一緒にいて楽しいし楽だったけど、身体の関係はなくなっていった。
それまでは、自分で言うのも恥ずかしいけれど、どこがミステリアスで、女としてのフェロモンは持ち合わせていたつもりだった。
常に、セックスに対して臨戦体制がある自分と、セックスはないけれど、男女関係なくワイワイ楽しむ自分。どちらも自分だけど、どちらがが好きかといったら、前者だったのかもしれない。
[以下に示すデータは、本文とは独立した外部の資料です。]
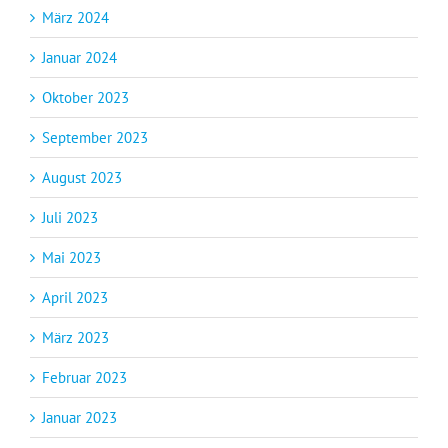
März 2024
Januar 2024
Oktober 2023
September 2023
August 2023
Juli 2023
Mai 2023
April 2023
März 2023
Februar 2023
Januar 2023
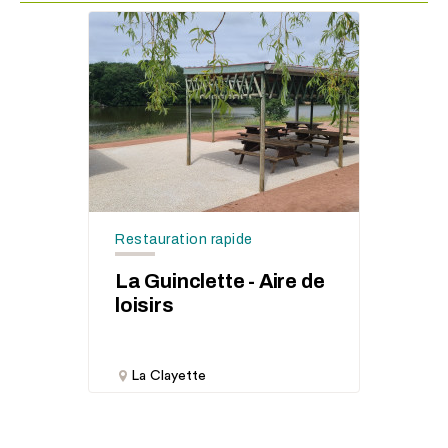
Restauration rapide
La Guinclette - Aire de
loisirs
La Clayette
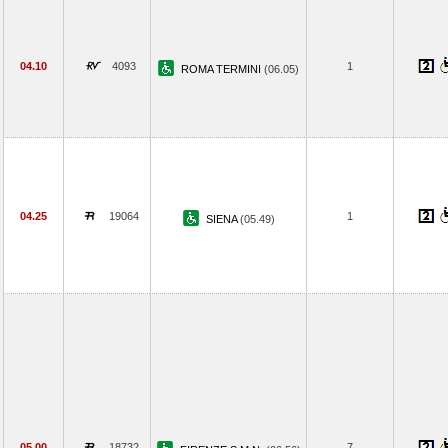
04.10
4093
1
ROMA TERMINI
(06.05)
04.25
19064
1
SIENA
(05.49)
05.00
18732
7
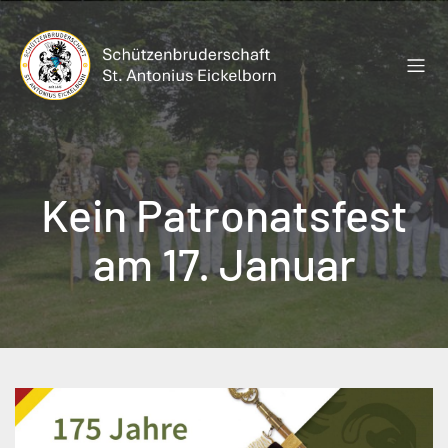
Zum
Inhalt
springen
Kein Patronatsfest
am 17. Januar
学校を卒業するまでは、同じ目標を持ち協力しあった。卒業後私は国公立系の大きめの病院に就職になった。そこでは、それまでと違う出会いがあった。
私にとっては刺激的な毎日。Hくんにとってはいつもの日常。同棲し、数年たち24歳の頃結婚の話も出ていた。ただ、常にこのままでいいのかと言う思いが胸の中にあった。
お互いの家族にも会っていたし、流れ的にはそんな話にもなる。どこか、何かが違うと思いながら結婚話が進んでいった。